Discussion: Error logging during packument resolving.
While working on more complex packument resolving logic, I came upon an open question, that I would like to open to discussion. That is concerning, which errors/infos should be printed to the user while resolving packuments.
Here are a few examples that I would like to get others opinions on. I provide the scenarios for the primary and upstream registry, but please imagine it for n registries, in the case that #49 is implemented.
Example 1
Scenario:
- The primary registry is searched, but the packument is not found
- The upstream registry is searched and the packument is found
Question:
Should the "Packument not found" error for the primary registry be logged? In my opinion, no, because it is overruled by the packument being found in the upstream registry.
Example 2
Scenario:
- The primary registry is searched. The packument is found, but the requested version is missing.
- The upstream registry is searched. The packument is found.
Question:
Should the user be informed that the packument was found in the primary registry?
Example 3
Scenario:
- The primary registry is searched. The packument and version is found but incompatible for the current editor version.
- The upstream registry is searched. The packument is not found.
Question:
Should the user be informed that the packument was found in the primary registry, or should it count as a "packument not found", since it was not found in the "last" registry.
The above examples can be generalized to: If I search n registries and the different registries match the query differently well (some don't contain the packument, some have it, but not the version, some are incompatible, etc.) how should this information be presented to the user? Should all issues be logged? Only the "most fixable"? Only the last?
I'm curious to hear your opinions :)
See https://github.com/openupm/openupm-cli/issues/41#issuecomment-1896026053.
Op1, If we take the priority of [upstreamRegistries..., primaryRegistry] from higher to lower (which is the opposite of the current behavior), then the logging is easier to define:
- Search registries in order of [upstreamRegistries..., primaryRegistry].
- Stop for the first matched packument by name.
- Log an error if the found packument doesn't satisfy the desired version.
- Log an error if no packument is found after searching all candidates.
This removes the ability to overwrite an upstream registry package by creating the same named package in the primary registry, which can be chaotic, and probably a false promise depending on Unity Packman's behavior. It's better to give the upstream registries a higher priority.
Op2, Just for discussion, if we take the primary registry higher priority, then we have to search for reverse([upstreamRegistries..., primaryRegistry]), and continue the search even until find the desired package name and version, or log an error after the all candidates get searched.
I prefer the Op1.
For Op1.
Example 1 & 2: The upstream registry is searched first and the packument is found.
Example 3:
- The upstream registry is searched first. The packument is not found.
- The primary registry is searched.
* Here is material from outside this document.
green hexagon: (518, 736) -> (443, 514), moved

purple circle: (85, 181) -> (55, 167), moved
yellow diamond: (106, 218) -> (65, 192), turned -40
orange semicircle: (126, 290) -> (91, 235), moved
The packument and version is found but incompatible for the current editor version.
- Informed the user that the packument not found.
Extra logging for debugging/inspecting
Log all action/extra info in the debug level. In case a user gets curious about what happens internally, just use --verbose:
- Search registry X and get 404.
- Search registry X and get matched packument.
- packument found but failed to match the desired version.
- packument found but failed to match the Unity editor version.
Handle network error/server 5xx error
If one of the registry chains failed with a network error a server failure 5xx. Stop the whole search and inform the user of the issue.
Inform "fixable" error message
The Unity editor just shows an error message for package version mismatch.
Package has invalid dependencies: ... [packagename@version] cannot be found.
If we want to show a "fixable" error message by default (without --verbose) for Unity editor version mismatch and package version mismatch (like the CLI already offered). Then when resolving a package@version failed, we can go through (a temp) error message list, then find all Unity editor version mismatch and package version mismatch, and log all of them in the warn level.
Cannot find pkg@version
- found the pkg at registry X, but can not find the desired version `version`.
- found the pkg@version at registry X, but the required Unity editor version `x.y.z` does not match with the current Unity Editor version `x1.y1.z1`.
Thought?
Seems good to me. I will keep the issue open, in case anyone else wants to chime in, otherwise I will do as you suggested.